Existing mixed-placement algorithms depend on hyperparameters, heuristics, and initial states / randomness. If afforded more compute resources, they can explore a much wider space and in theory come up with better solutions. Some algorithms like simulated annealing are easy to modify to exploit arbitrarily more compute resources. Indeed, I believe the comparison of AlphaChip to alternatives would be fairer if compute resources and allowed runtime were matched.
In fact, existing algorithms such as naive simulated annealing can be easily augmented with ML (e.g. using state embeddings to optimize hyperparameters for a given problem instance, or using a regression model to fine-tune proxy costs to better correlate with final QoR). Indeed, I strongly suspect commercial CAD software is already applying ML in many ways for mixed-placement and other CAD algorithms. The criticism against AlphaChip isn't about rejecting any application of ML to EDA CAD algorithms, but rather the particular formulation they used and objections to their reported results / comparisons.
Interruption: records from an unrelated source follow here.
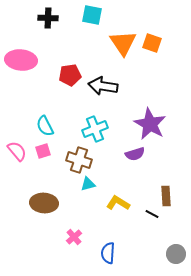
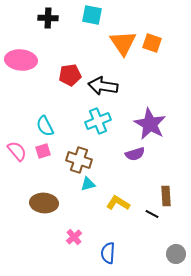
cyan cross: moved 3 px right, 8 px up
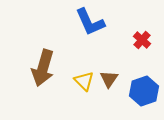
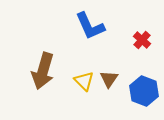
blue L-shape: moved 4 px down
brown arrow: moved 3 px down
blue hexagon: rotated 20 degrees counterclockwise
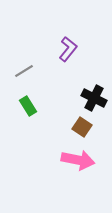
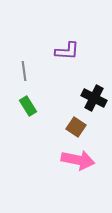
purple L-shape: moved 1 px left, 2 px down; rotated 55 degrees clockwise
gray line: rotated 66 degrees counterclockwise
brown square: moved 6 px left
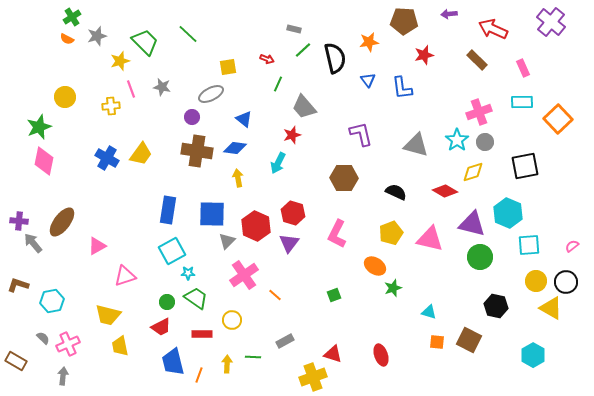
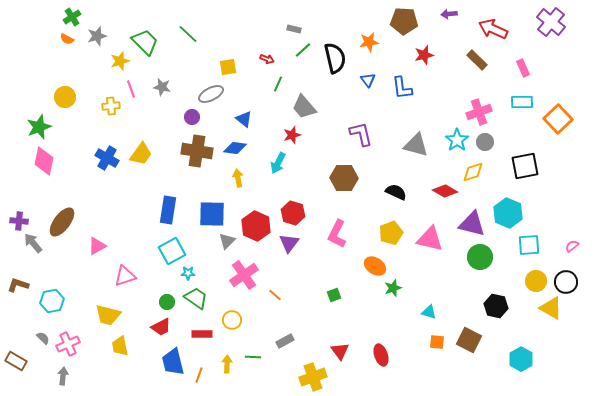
red triangle at (333, 354): moved 7 px right, 3 px up; rotated 36 degrees clockwise
cyan hexagon at (533, 355): moved 12 px left, 4 px down
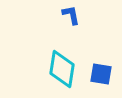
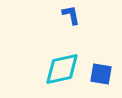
cyan diamond: rotated 69 degrees clockwise
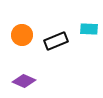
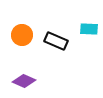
black rectangle: rotated 45 degrees clockwise
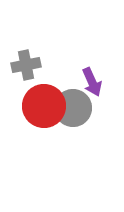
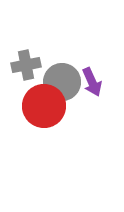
gray circle: moved 11 px left, 26 px up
That sounds like future work for simulated annealing fans to engage in, quite honestly, rather than something that needs to be addressed immediately in a paper proposing an alternative method. The proposed method accomplished what it set out to do, surpassing current methods; others are free to explore different hyperparameters to surpass the quality again... This is, ultimately, why we build benchmark tasks: if you want to prove you know how to do it better, one is free to just go do it better instead of whining about what the competition did or didn't try on one's behalf.
Yes, they are. The other approaches usually look like simulated annealing, which has several hyperparameters that control how much computing is used and improve results with more compute usage.
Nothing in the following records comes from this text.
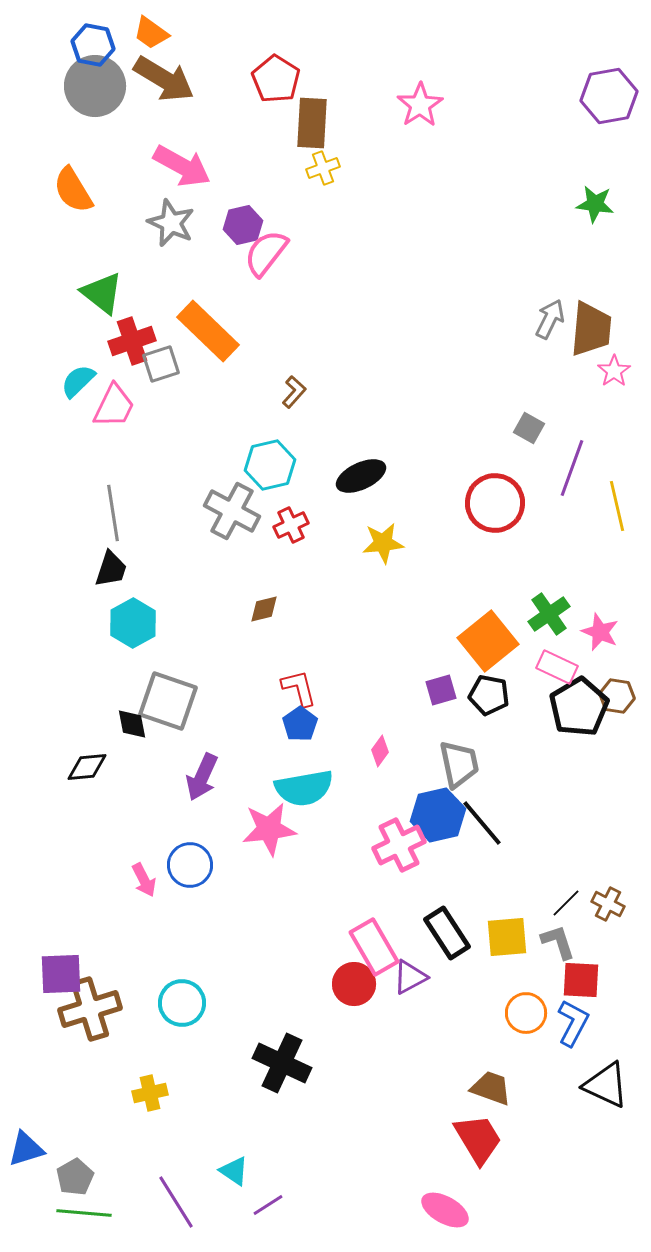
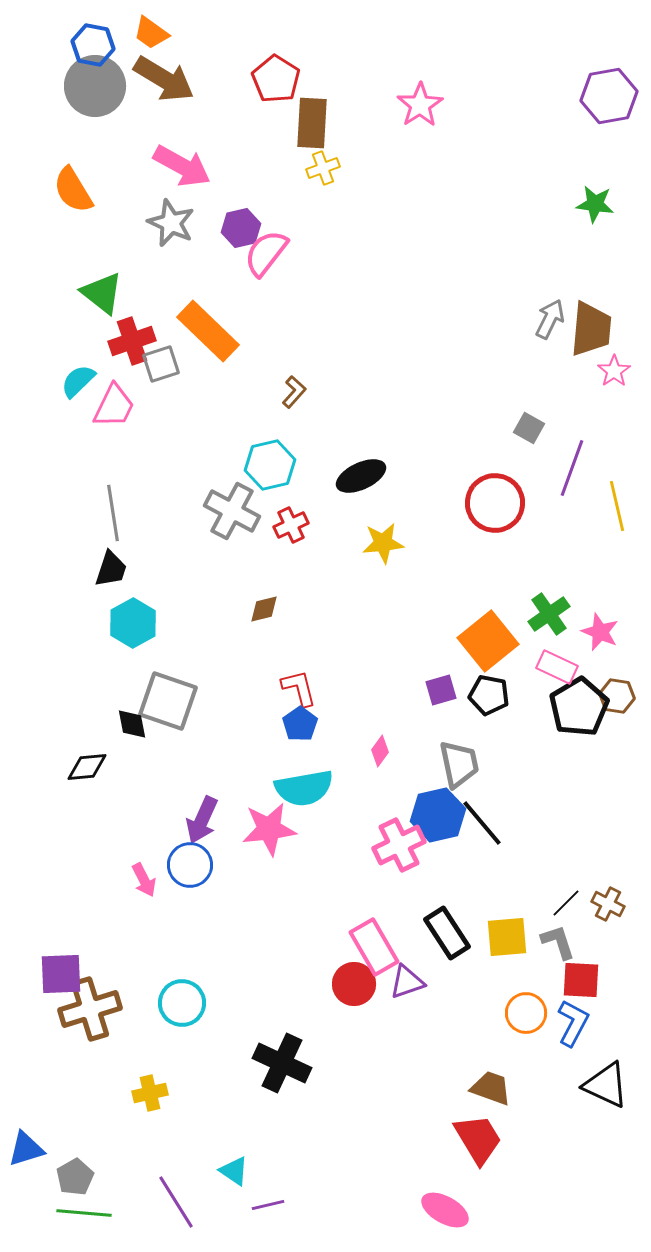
purple hexagon at (243, 225): moved 2 px left, 3 px down
purple arrow at (202, 777): moved 43 px down
purple triangle at (410, 977): moved 3 px left, 5 px down; rotated 9 degrees clockwise
purple line at (268, 1205): rotated 20 degrees clockwise
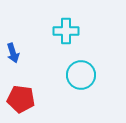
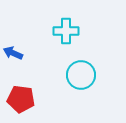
blue arrow: rotated 132 degrees clockwise
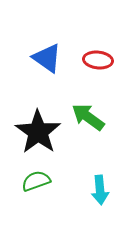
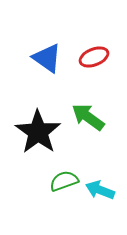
red ellipse: moved 4 px left, 3 px up; rotated 28 degrees counterclockwise
green semicircle: moved 28 px right
cyan arrow: rotated 116 degrees clockwise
I understand and have read the article. Running 80 experiments with a crude form of simulated annealing is at most 0.0000000001% of the effort that has been spent on making that kind of hill climb work well by traditional EDA vendors. That is also an in-sample comparison, where I would believe the Google thing pre-trained on Google chips would do well, while it might have a harder time with a chip designed by a third party (further from its pre-training).
The modern versions of that hill climb also use some RL (placing and routing chips is sort of like a game), but not in the way Jeff Dean wants it to be done.
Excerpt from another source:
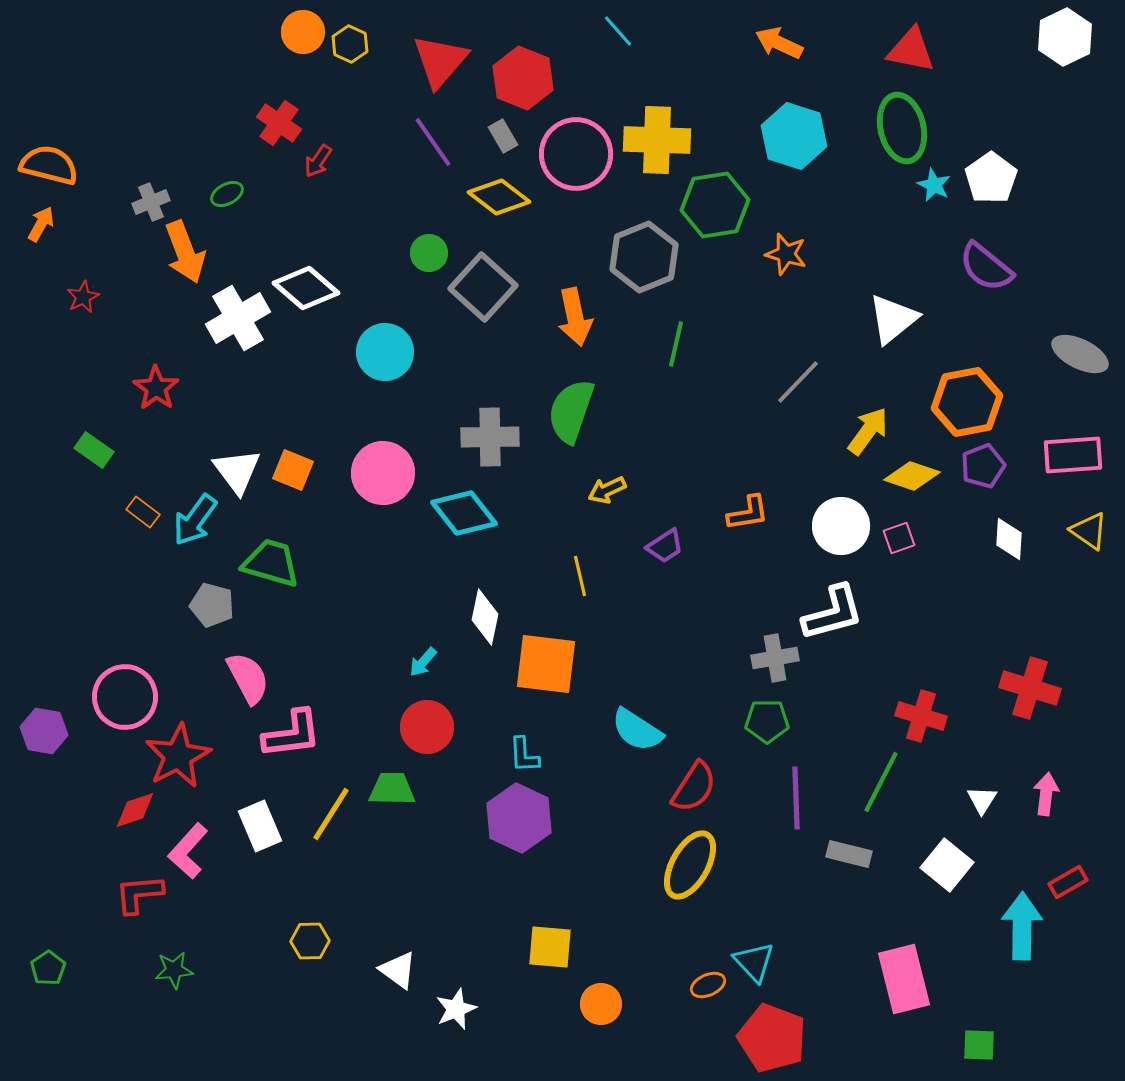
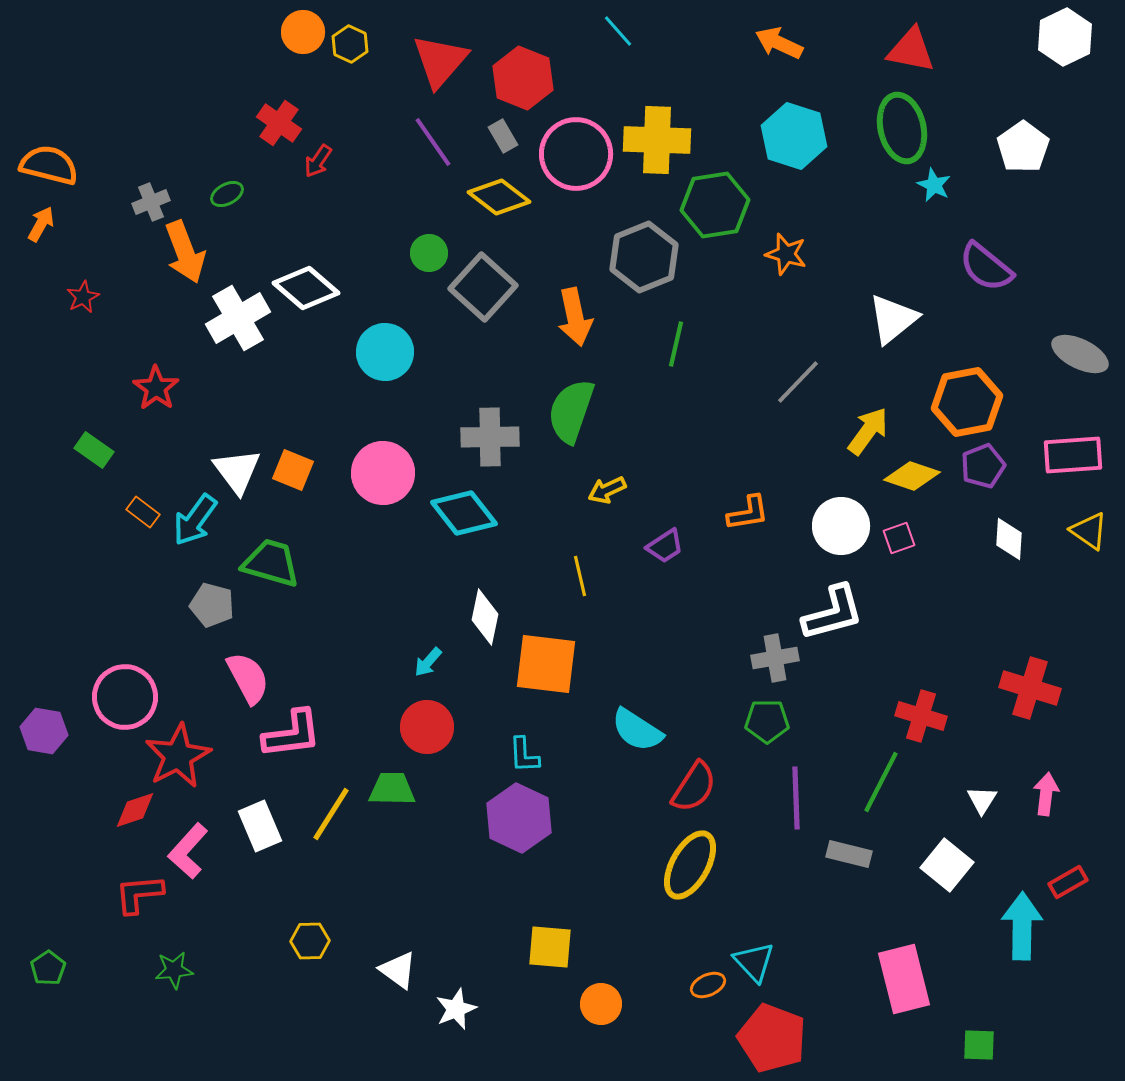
white pentagon at (991, 178): moved 32 px right, 31 px up
cyan arrow at (423, 662): moved 5 px right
The comparison in that paper was very much not fair to Google's method. Google's original published comparison to simulated annealing is not fair to simulated annealing methods. That is, unfortunately, part of the game of publication when you want to publish a marginal result.
It is possible that the pre-training step may overfit to a particular class of chips or may fail to converge given a general sample of chip designs. That would make the pre-training step unable to be used in the setting of a commercial EDA tool. The people who do know this are the people at EDA companies who are smart and not arrogant and who benchmarked this stuff before deciding not to adopt it.
If you want to make a good-faith assumption (that IMO is unwarranted given the rest of the paper), the people trying to replicate Google's paper may have done a pre-training step that failed to converge, and then didn't report it. That failure to converge could be due to ineptitude, but it could be due to data quality, too.
The Google internal paper by Chatterjee and the Cheng et al paper from UCSD made such comparisons with Simulated Annealing. The annealer in the Nature paper was easy to improve. When given the same time budget, the improved annealer produced better solutions than AlphaChip. When you give both more time, SA remains ahead. Just read published papers.
The UCSD paper didn't run the Nature method correctly, so I don't see how you can draw this conclusion.
From Jeff's tweet:
"In particular the authors did no pre-training (despite pre-training being mentioned 37 times in our Nature article), robbing our learning-based method of its ability to learn from other chip designs, then used 20X less compute and did not train to convergence, preventing our method from fully learning even on the chip design being placed."
As for Chatterjee's paper, "We provided the committee with one-line scripts that generated significantly better RL results than those reported in Markov et al., outperforming their “stronger” simulated annealing baseline. We still do not know how Markov and his collaborators produced the numbers in their paper."
Are the other methods scalable in that way?